Good news, anyone reading this, the apocalypse is not upon us. Like so many times before, we bravely looked into the face of a date with some inconsequential bullshit "facts" tied to it and, somehow, did not succumb to a global wave of natural disasters and plagues. You should be nothing short of thrilled with those results. That is, of course, unless you're one of these idiots.
#5. The People Who Were Conned Into End Of The World Sex
The always reliable New York Post ran a piece recently about people who planned to spend the eve of our latest fake apocalypse trolling for people emotionally damaged enough to let their unfounded paranoia about the end of days manifest in a string of ill-advised sexual encounters. Or, as this sleaze puts it ...
"I will be looking for an end-of-the-world hook-up," Dennis Cintron, 29, a Lower East Side bartender, told The Post. "If you're going to go out, go out with a bang."
Nice pun, Dennis. Here's hoping all of that preying on the mental illness of others paid off handsomely last night.
#4. The Guy Building an Ark For Noah's Flood
Pieter van der Meer of the Netherlands spent 11,000 Euros (around $14,000 U.S.) building an ark for himself and his family in preparation for December 21st. You'd think after spending that kind of cash, Pieter's creation would be a bit more worthy of the word ark, but that's because you don't realize that fourteen grand in rational people money only buys approximately this much boat. So instead of a seaworthy vessel, he's got what looks like a floatation device for a huge lifeguard.
We could live in that thing for minutes!
There will be some point on December 21st when Pieter will be locked in his ark with his family, hearing the neighborhood kids laughing and playing outside, and Pieter will pray for the world's destruction just so he won't feel like such an asshole.
#3. Nancy Lieder
Back in 1995, a woman named Nancy Lieder introduced the batshit craziness of her "Planet X Theory" to the world.
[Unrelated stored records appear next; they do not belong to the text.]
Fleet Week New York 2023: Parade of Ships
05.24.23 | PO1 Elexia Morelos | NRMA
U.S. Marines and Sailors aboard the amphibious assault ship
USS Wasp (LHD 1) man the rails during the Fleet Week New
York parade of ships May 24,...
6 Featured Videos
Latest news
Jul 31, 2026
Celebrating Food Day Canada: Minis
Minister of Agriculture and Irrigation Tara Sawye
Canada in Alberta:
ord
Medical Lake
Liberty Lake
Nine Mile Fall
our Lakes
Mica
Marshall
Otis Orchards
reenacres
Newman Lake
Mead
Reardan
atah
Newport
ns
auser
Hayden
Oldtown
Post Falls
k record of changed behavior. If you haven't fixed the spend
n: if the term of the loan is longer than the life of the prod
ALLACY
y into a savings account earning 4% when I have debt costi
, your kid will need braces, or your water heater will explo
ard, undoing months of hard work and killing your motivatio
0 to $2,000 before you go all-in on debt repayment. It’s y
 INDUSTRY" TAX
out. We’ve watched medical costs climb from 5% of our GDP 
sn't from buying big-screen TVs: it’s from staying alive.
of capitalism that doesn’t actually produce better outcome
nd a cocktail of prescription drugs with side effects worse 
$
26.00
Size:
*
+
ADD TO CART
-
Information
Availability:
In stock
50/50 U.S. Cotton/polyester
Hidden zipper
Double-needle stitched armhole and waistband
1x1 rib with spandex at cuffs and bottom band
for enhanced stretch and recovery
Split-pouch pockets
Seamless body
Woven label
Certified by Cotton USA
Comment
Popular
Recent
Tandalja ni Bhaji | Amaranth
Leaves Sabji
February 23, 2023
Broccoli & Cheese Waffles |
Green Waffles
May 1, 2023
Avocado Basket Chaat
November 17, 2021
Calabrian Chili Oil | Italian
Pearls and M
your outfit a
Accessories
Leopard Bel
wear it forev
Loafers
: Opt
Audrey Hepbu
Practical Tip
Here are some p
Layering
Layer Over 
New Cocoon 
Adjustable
In short, it says that a huge planet is going to sneak up on us (as massive planets are wont to do) and smash the shit out of all life on earth. It's been almost 20 years since that prediction and, you might have noticed, none of that has happened. But when people started getting all fidgety about 12/21/12, Lieder pounced and decided that was the day her proposed apocalypse was going to happen.
And hey, before you go thinking this is all just a ploy to capitalize on the popularity of the Mayan calendar hysteria, you should know that Nancy gets all of her information direct from a race of telepathic aliens and has never even heard of the Mayans. So stop being so cynical, you guys. The telepathic aliens got one wrong for once. It happens. Kind of like it did when she predicted the world would end in 2003, also.
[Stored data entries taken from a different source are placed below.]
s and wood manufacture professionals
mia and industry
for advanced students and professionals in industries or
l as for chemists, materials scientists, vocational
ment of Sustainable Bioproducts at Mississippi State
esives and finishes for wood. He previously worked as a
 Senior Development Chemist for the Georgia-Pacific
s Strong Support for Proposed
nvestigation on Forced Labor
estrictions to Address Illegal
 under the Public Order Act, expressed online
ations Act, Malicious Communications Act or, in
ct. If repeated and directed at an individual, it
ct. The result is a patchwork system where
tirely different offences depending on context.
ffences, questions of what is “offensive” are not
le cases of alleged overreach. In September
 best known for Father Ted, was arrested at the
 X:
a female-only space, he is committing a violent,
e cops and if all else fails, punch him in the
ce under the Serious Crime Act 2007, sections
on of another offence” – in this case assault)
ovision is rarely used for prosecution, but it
#2. The People Who Bought Apocalypse Insurance
You may remember the story about the bunch of committed atheists who made a killing charging people to look after their pets in the event of the Rapture a few months ago. Well, we know now that those people weren't raptured, which means they're now available to do absurd things like buy apocalypse insurance.
And they did, which would be infinitely more sad if the insurance was exorbitantly priced (although literally anything above "free" fits that bill in this instance). The insurance was only a few dollars though, because going insane shouldn't always have to break the bank. Speaking of questionable sanity, if you think people who bought apocalypse insurance are strange. You should meet ...
#1. The People Who Refused to Sell Apocalypse Insurance
Has there ever been a more foolproof business plan? There is literally no way for the customer to collect on an apocalypse policy. Either the world doesn't end or it does and you're not around to collect the money anyway. Yet some companies in Russia refused to be party to such a fleecing of the insurance buying public, citing concerns that the world isn't fucking ending today.
Are we surprised that square dealings of this sort still happen in a place as notoriously corrupt as Russia? No, we're surprised that they still happen anywhere.